My dad worked in M&A for a long time and handled the sale of a plastic molding company where the owner was getting quite old and couldn't really run the business anymore. The company was extremely well established and had a very strong and loyal customer base and ran off a single manufacturing facility in a small town out in the boonies. The owner certainly wanted a fair value for the company but he also strongly desired that the plant be kept open and employees retain their positions. Adding this sort of a restriction on a company you're selling is possible - but it is hellishly expensive, generally you're considering adding some sort of third party oversight and auditing for all HR actions and business decisions. If you buy a company under these terms you can end up utterly destroying the company if supply chains shift - the local labour pool is unsustainable or a plethora of other reasons... And almost certainly this burden is mandatorily bundled with the company - so once you've rode the company value down a bit and are looking to get out all of the buyers will know how much of an impossible situation that company is in.

At the end of the day when you sell a company you are divorcing yourself from the future direction - you might be invited to stay on as an executive - and the new owners might listen to you... or they might not - that's entirely up to them. Any promises or commitments you've made as an executive are only as good as your word - and when you sell your company your word stops having any power (because you sold that power).

I would never shame someone who wanted to keep an ideal going from making an exit they personally need to make - always prioritize your health and happiness over any venture - but when you sell you're accepting the fact that at any moment the buyer may completely reverse the direction of the company.

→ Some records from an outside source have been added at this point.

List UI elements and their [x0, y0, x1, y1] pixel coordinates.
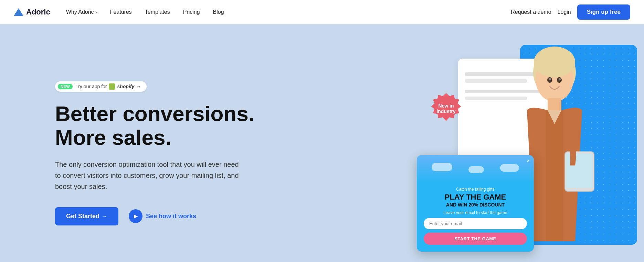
play-icon: ▶ — [129, 209, 142, 223]
nav-why-adoric[interactable]: Why Adoric ▾ — [61, 6, 103, 18]
popup-email-input[interactable] — [424, 218, 527, 229]
shopify-brand-text: shopify — [117, 84, 134, 89]
popup-title: PLAY THE GAME — [424, 193, 527, 201]
nav-pricing[interactable]: Pricing — [178, 6, 205, 18]
nav-templates[interactable]: Templates — [139, 6, 176, 18]
popup-start-button[interactable]: START THE GAME — [424, 233, 527, 245]
popup-close-button[interactable]: × — [527, 158, 530, 164]
svg-point-9 — [549, 78, 551, 81]
popup-card: × Catch the falling gifts PLAY THE GAME … — [417, 155, 534, 252]
get-started-button[interactable]: Get Started → — [55, 207, 118, 225]
nav-links: Why Adoric ▾ Features Templates Pricing … — [61, 6, 511, 18]
cloud-decoration-1 — [432, 163, 452, 171]
hero-title: Better conversions. More sales. — [55, 102, 254, 149]
logo-text: Adoric — [26, 8, 50, 17]
svg-point-10 — [559, 78, 561, 81]
svg-point-2 — [534, 47, 575, 78]
popup-sub-text: Catch the falling gifts — [417, 187, 534, 192]
nav-right: Request a demo Login Sign up free — [511, 4, 630, 20]
shopify-badge[interactable]: NEW Try our app for shopify → — [55, 81, 147, 92]
nav-features[interactable]: Features — [105, 6, 137, 18]
navigation: Adoric Why Adoric ▾ Features Templates P… — [0, 0, 644, 24]
hero-description: The only conversion optimization tool th… — [55, 159, 241, 192]
badge-new-label: NEW — [58, 84, 73, 89]
popup-clouds-area — [417, 155, 534, 183]
chevron-down-icon: ▾ — [95, 10, 97, 14]
popup-subtitle: AND WIN 20% DISCOUNT — [417, 202, 534, 208]
nav-blog[interactable]: Blog — [208, 6, 230, 18]
logo[interactable]: Adoric — [14, 8, 50, 17]
popup-enter-label: Leave your email to start the game — [417, 210, 534, 215]
login-link[interactable]: Login — [558, 9, 571, 15]
new-in-industry-badge: New in industry — [431, 93, 462, 124]
badge-arrow-icon: → — [136, 84, 141, 89]
cloud-decoration-2 — [468, 166, 484, 173]
svg-rect-3 — [548, 98, 561, 112]
hero-ctas: Get Started → ▶ See how it works — [55, 207, 254, 225]
svg-rect-4 — [546, 110, 563, 241]
see-how-it-works-button[interactable]: ▶ See how it works — [129, 209, 196, 223]
signup-button[interactable]: Sign up free — [577, 4, 630, 20]
hero-section: NEW Try our app for shopify → Better con… — [0, 24, 644, 262]
hero-visuals: New in industry — [403, 24, 644, 262]
logo-triangle-icon — [14, 8, 23, 16]
shopify-icon — [109, 83, 115, 90]
badge-text: Try our app for shopify → — [75, 83, 141, 90]
hero-content: NEW Try our app for shopify → Better con… — [55, 81, 254, 225]
cloud-decoration-3 — [500, 164, 519, 172]
request-demo-link[interactable]: Request a demo — [511, 9, 551, 15]
svg-rect-6 — [566, 153, 593, 188]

  > Any promises or commitments you've made as an executive are only as good as your word - and when you sell your company your word stops having any power (because you sold that power).
one option i don't see discussed a lot is selling to your employees (converting to a coop, full esop etc)


I think this mostly goes against the idea that the owner wanted to exit with significant value in most cases. Companies (even small ones) can easily accrue a lot of value just reinvesting earnings over a moderate amount of time which is likely going to be out of reach of an employee collective or other local funding source.

For the company I was talking about above it definitely didn't have a local or particularly regular customer base - they were well known as a market leader but the sort of thing you might buy every few years at most.


As an employee, I don't think I'd ever want this.


Can you think of a notable example when they weren’t?


Anything bought by Microsoft in the past 10 years. Minecraft, Github, LinkedIn, all are better products today than they were at the time of sale.


You only just got under the wire with that 10-year cutoff; MS purchased Skype in May 2011.


> Minecraft

Take it back!

Seriously though, I remember MC before it was a kids game. It was already becoming one by the time Microsoft bought it, but since then almost every update has been gimmicks for kids. The world generation is still ridiculous (jungles next to arctics), the weather patterns are binary (hard rain, or nothing), and proximity chat is practically impossible.

They've made a lot of money off making it into a kids game, but I personally haven't been delighted by any updates since they took it over.


If it's any consolation, there are really good mods for proximity voice chat and jungles next to arctics is being fixed in the next major update.

I don’t quite agree that every update has been gimmicks for kids - I can’t really point to a “childish” new mechanic added. Maybe your perception of the game has changed?


Not sure if this goes for LinkedIn, but I agree with the others.


Sounds like the attention of those properties' users is worth more in some other metric than the maintenance/improvements cost in engineer time. I wonder what.


Minecraft drives actual profits on consoles - you have to subscribe to play with your friends. Some of these consoles (XBox) are even directly owned by MS.

Github is a massive piece in the developer ecosystem. It drives adoption of other MS products that can integrate with it, and generates a lot of goodwill towards MS.

LinkedIn, eh, that's probably the weakest property. On the other hand, it's massive in the enterprise space - again lots of goodwill, this time from "suits", and maybe some cool metrics about hiring.


Linkedin has premium account tiers for recruiters. Now I haven't seen any of the numbers, but the business model does pass the sniff test.


facebook, zuck took all the investor money but maintained all the control.


stackoverflow? I mean, there still are many people.


I think it’s still too early to judge the SO purchase, but I agree that it hasn’t been a problem so far.